Figure 5-7 provides a holistic overview of CCP.
Figure 5-7 Holistic overview of CCP
Cisco Container Platform ushers all of the tangible benefits of container orchestration into the technology domain of the enterprise. Based on upstream Kubernetes, CCP presents a UI for self-service deployment and management of container clusters. These clusters consume private cloud resources based on established authentication profiles, which can be bound to existing RBAC models. The advantage to disparate organizational teams is the flexibility to consistently and efficiently deploy clusters into IaaS resources, a feat not easily accomplished and scaled when utilizing script-based frameworks. Teams can discriminately manage their cluster resources, including responding to conditions requiring a scale-out or scale-in event, without fear of disrupting another team’s assets. CCP boasts an innately open architecture composed of well-established open source components—a framework embraced by DevOps teams aiming their innovation toward cloud-neutral work streams.
CCP deploys easily into an existing infrastructure, whether it be of a virtual or bare-metal nature, to become the turnkey container management platform in the enterprise. CCP incorporates ubiquitous monitoring and policy-based security and provides essential services such as load balancing and logging. The platform can provide applications an extension into network management, application performance monitoring, analytics, and logging. CCP offers an API layer that is compatible with Google Cloud Platform and Google Kubernetes Engine, so transitioning applications potentially from the private cloud to the public cloud fits perfectly into orchestration schemes. The case could be made for containerized workloads residing in the private cloud on CCP to consume services brokered by Google Cloud Platform, and vice versa.

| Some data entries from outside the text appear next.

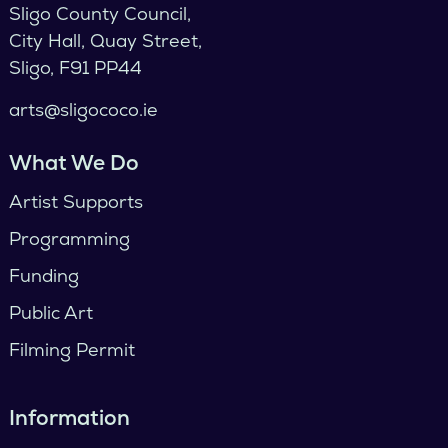
Sligo County Council,
City Hall, Quay Street,
Sligo, F91 PP44
arts@sligococo.ie
What We Do
Artist Supports
Programming
Funding
Public Art
Filming Permit
Information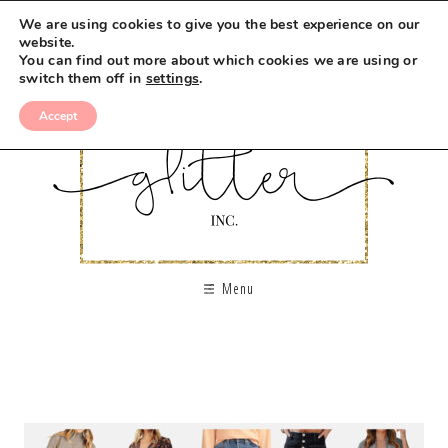
We are using cookies to give you the best experience on our
website.
You can find out more about which cookies we are using or
switch them off in
settings
.
Accept
Menu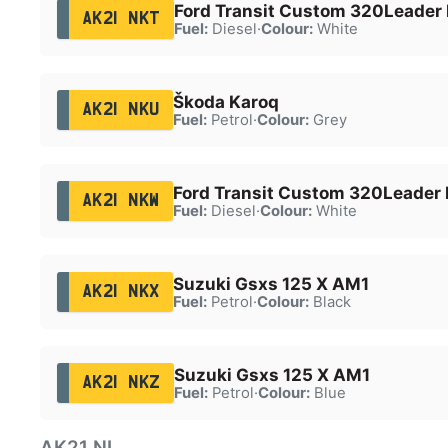
Ford Transit Custom 320Leader 
AK21 NKT
Fuel:
Diesel
·
Colour:
White
Škoda Karoq
AK21 NKU
Fuel:
Petrol
·
Colour:
Grey
Ford Transit Custom 320Leader 
AK21 NKW
Fuel:
Diesel
·
Colour:
White
Suzuki Gsxs 125 X AM1
AK21 NKX
Fuel:
Petrol
·
Colour:
Black
Suzuki Gsxs 125 X AM1
AK21 NKZ
Fuel:
Petrol
·
Colour:
Blue
AK21 NL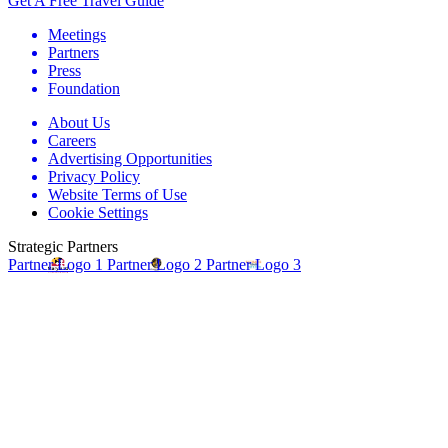
Get A Free Travel Guide
Meetings
Partners
Press
Foundation
About Us
Careers
Advertising Opportunities
Privacy Policy
Website Terms of Use
Cookie Settings
Strategic Partners
Partner Logo 1
Partner Logo 2
Partner Logo 3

For environments with a Cisco Application Centric Infrastructure (ACI), Contiv, a CCP component, will secure the containers in a logical policy-based context. Those environments with Cisco HyperFlex (HX) can leverage the inherent benefits provided by HX storage and provide persistent volumes to the containers in the form of FlexVolumes. CCP normalizes the operational experience of managing a Kubernetes environment by providing a curated production quality solution integrated with best-of-breed open source projects. Figure 5-8 illustrates the CCP feature set.

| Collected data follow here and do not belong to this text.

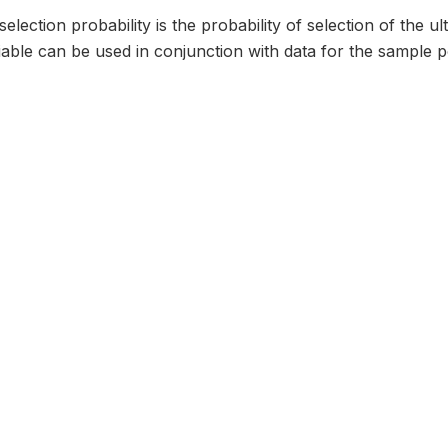
selection probability is the probability of selection of the u
iable can be used in conjunction with data for the sample poi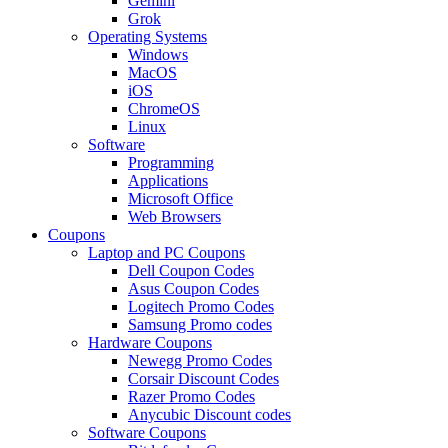
Gemini
Grok
Operating Systems
Windows
MacOS
iOS
ChromeOS
Linux
Software
Programming
Applications
Microsoft Office
Web Browsers
Coupons
Laptop and PC Coupons
Dell Coupon Codes
Asus Coupon Codes
Logitech Promo Codes
Samsung Promo codes
Hardware Coupons
Newegg Promo Codes
Corsair Discount Codes
Razer Promo Codes
Anycubic Discount codes
Software Coupons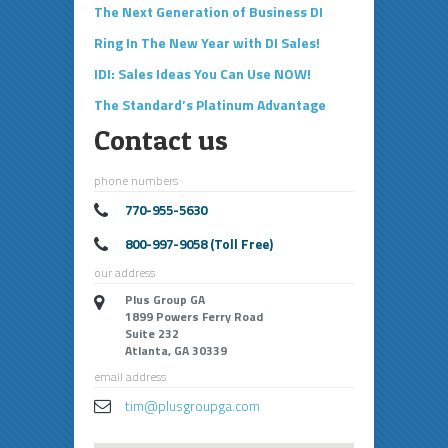
The Next Generation of Business DI
Ring In The New Year with DI Sales!
IDI: Sales Ideas You Can Use NOW!
The Standard’s Platinum Advantage
Contact us
phone numbers
770-955-5630
800-997-9058 (Toll Free)
our address
Plus Group GA
1899 Powers Ferry Road
Suite 232
Atlanta, GA 30339
email address
tim@plusgroupga.com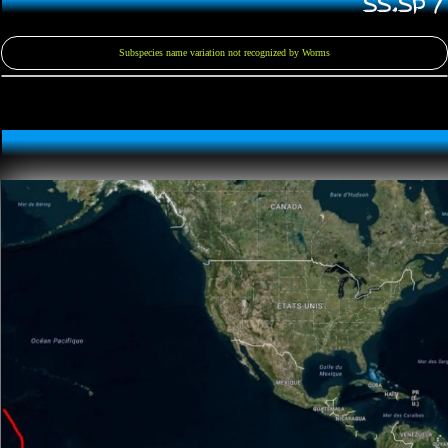
SS.SP 
Subspecies name variation not recognized by Worms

Figure 5-8 CCP feature set
The following are some CCP use cases:
• Simple GUI-driven menu system to deploy clusters: You don’t have to know the technical details of Kubernetes to deploy a cluster. Just fill in the questions, and CCP will do the work.
• The ability to deploy Kubernetes clusters in air-gapped sites: CCP tenant images contain all the necessary binaries and don’t need Internet access to function.
• Choice of networking solutions: Use Cisco’s ACI plug-in, an industry standard Calico network, or if scaling is your priority, choose Contiv with VPP. All work seamlessly with CCP.
• Automated monthly updates: Bug fixes, feature enhancements, and CVE remedies are pushed automatically every month—not only for Kubernetes, but also for the underlying operating system (OS).
• Built-in visibility and monitoring: CCP lets you see what’s going on inside clusters to stay on top of usage patterns and address potential problems before they negatively impact the business.
• Preconfigured persistent volume storage: Dynamic provisioning using HyperFlex storage as the default. No additional drivers need to be installed. Just set it and forget it.
• Deploy EKS clusters using CCP control plane: CCP allows you to use a single pane of glass for deploying on-premises and Amazon clusters, plus it leverages Amazon Authentication for both.
• Pre-integrated Istio: It’s ready to deploy and use without additional administration.